En el primer semestre de 2025, el distrito registró 366 denuncias por extorsión, frente a las 123 del mismo periodo del año anterior. A ello se suman las recientes intervenciones policiales contra presuntos integrantes de bandas vinculadas al sicariato y la extorsión a empresas de transporte de Lima Sur. El escenario exige que la seguridad sea una prioridad real para quien asuma la alcaldía.

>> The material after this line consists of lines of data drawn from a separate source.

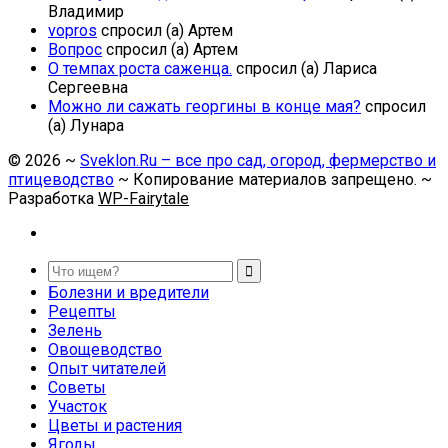
Владимир
vopros
спросил (а) Артем
Вопрос
спросил (а) Артем
О темпах роста саженца.
спросил (а) Лариса
Сергеевна
Можно ли сажать георгины в конце мая?
спросил
(а) Лунара
©
2026
~
Sveklon.Ru – все про сад, огород, фермерство и
птицеводство
~ Копирование материалов запрещено. ~
Разработка
WP-Fairytale
Болезни и вредители
Рецепты
Зелень
Овощеводство
Опыт читателей
Советы
Участок
Цветы и растения
Ягоды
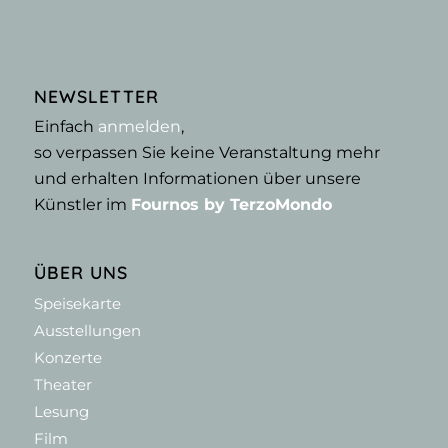
NEWSLETTER
Einfach
anmelden
,
so verpassen Sie keine Veranstaltung mehr
und erhalten Informationen über unsere
Künstler im
Fournos by TerzoMondo
ÜBER UNS
Speisekarte
Ausstellungen
Konzerte
Theater
Lesung
Film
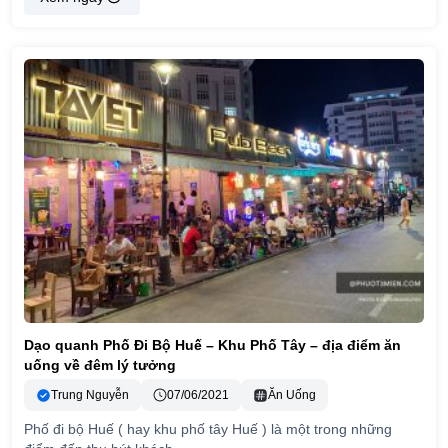
Dạo quanh Phố Đi Bộ Huế – Khu Phố Tây – địa điểm ăn
uống về đêm lý tưởng
Trung Nguyễn
07/06/2021
Ăn Uống
Phố đi bộ Huế ( hay khu phố tây Huế ) là một trong những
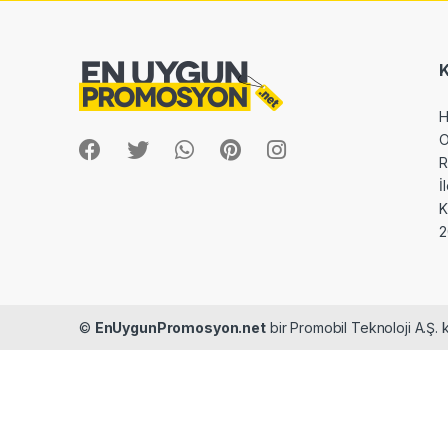
H
O
R
İ
2
©
EnUygunPromosyon.net
bir Promobil Teknoloji A.Ş. k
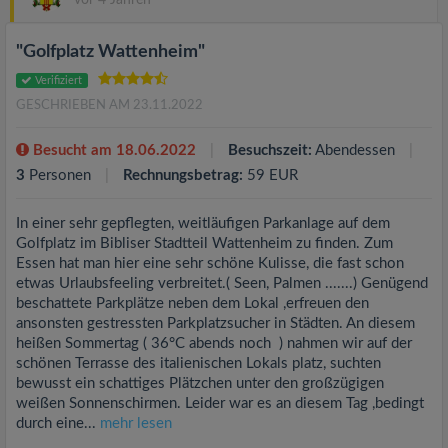
vor 4 Jahren
"Golfplatz Wattenheim"
Verifiziert
GESCHRIEBEN AM 23.11.2022
Besucht am 18.06.2022
Besuchszeit:
Abendessen
3
Personen
Rechnungsbetrag:
59 EUR
In einer sehr gepflegten, weitläufigen Parkanlage auf dem
Golfplatz im Bibliser Stadtteil Wattenheim zu finden. Zum
Essen hat man hier eine sehr schöne Kulisse, die fast schon
etwas Urlaubsfeeling verbreitet.( Seen, Palmen .......) Genügend
beschattete Parkplätze neben dem Lokal ,erfreuen den
ansonsten gestressten Parkplatzsucher in Städten. An diesem
heißen Sommertag ( 36°C abends noch ) nahmen wir auf der
schönen Terrasse des italienischen Lokals platz, suchten
bewusst ein schattiges Plätzchen unter den großzügigen
weißen Sonnenschirmen. Leider war es an diesem Tag ,bedingt
durch eine...
mehr lesen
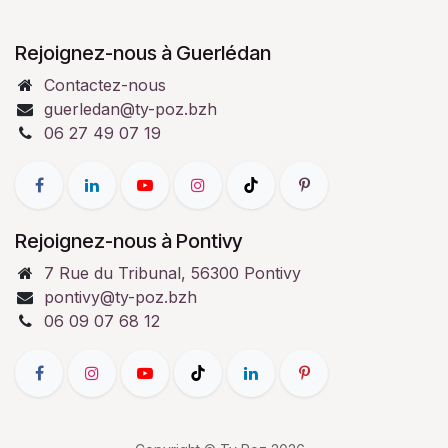
Rejoignez-nous à Guerlédan
Contactez-nous
guerledan@ty-poz.bzh
06 27 49 07 19
Rejoignez-nous à Pontivy
7 Rue du Tribunal, 56300 Pontivy
pontivy@ty-poz.bzh
06 09 07 68 12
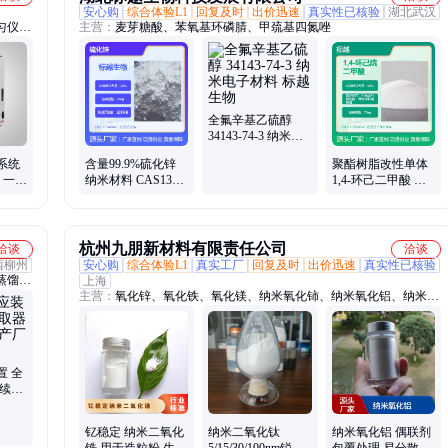
安心购
综合体验L1
回复及时
出价迅速
真实性已核验
湖北武汉
匀仪、
主营：
麦芽糖酸、苯氧基环磷腈、甲巯基四氮唑
水分测
瓶机、
化系统
全氟辛基乙硫醇
34143-74-3 纳米电
子材料 标越生物
系统
含量99.9%硫化锌
聚酯树脂改性单体
0 一键
纳米材料 CAS1314-
1,4-环己二甲酸 工
索曝光
98-3 标越生物
业级 含量98%
杭州九朋新材料有限责任公司
洽谈
洽谈
西柳州
安心购
综合体验L1
真实工厂
回复及时
出价迅速
真实性已核验
蒸馏
上海
主营：
氧化锌、氧化铁、氧化镁、纳米氧化铈、纳米氧化铝、纳米铝
萃取装
溶胶、纳米硅溶胶、纳米氧化钛、纳米氧化锌、纳米氧化铁、纳米氧
仪、自
化硅、纳米氧化镁、纳米氧化锆、纳米氧化铜、纳米氮化硼、纳米碳
、二氧
化硼、氧化铝、钛白粉、白炭黑、硅溶胶、铝溶胶
备、精
置 全
连续稳
适安佳
钇稳定 纳米二氧化
纳米二氧化钛
纳米氧化铝 偶联剂
锆 用于造粒粉 生物
5/15/30/100nm锐钛/
包覆处理 易分散型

El próximo alcalde deberá ir más allá de anunciar nuevas cámaras o comprar vehículos para el serenazgo. Se necesita un trabajo articulado con la Policía, patrullajes en los puntos críticos, inteligencia para combatir la extorsión, canales seguros de denuncia y recuperación de espacios públicos con mejor iluminación. La participación de los vecinos también debe ser parte de una estrategia que permita prevenir el delito y no solo reaccionar cuando ya ocurrió.
Villa El Salvador necesita una gestión que mida sus resultados por la seguridad que sienten sus ciudadanos y no por la cantidad de equipos que inaugura. Caminar, trabajar, estudiar o regresar a casa no debería convertirse en un acto de riesgo. La seguridad no puede ser solo una promesa electoral: debe ser una responsabilidad concreta del próximo gobierno municipal.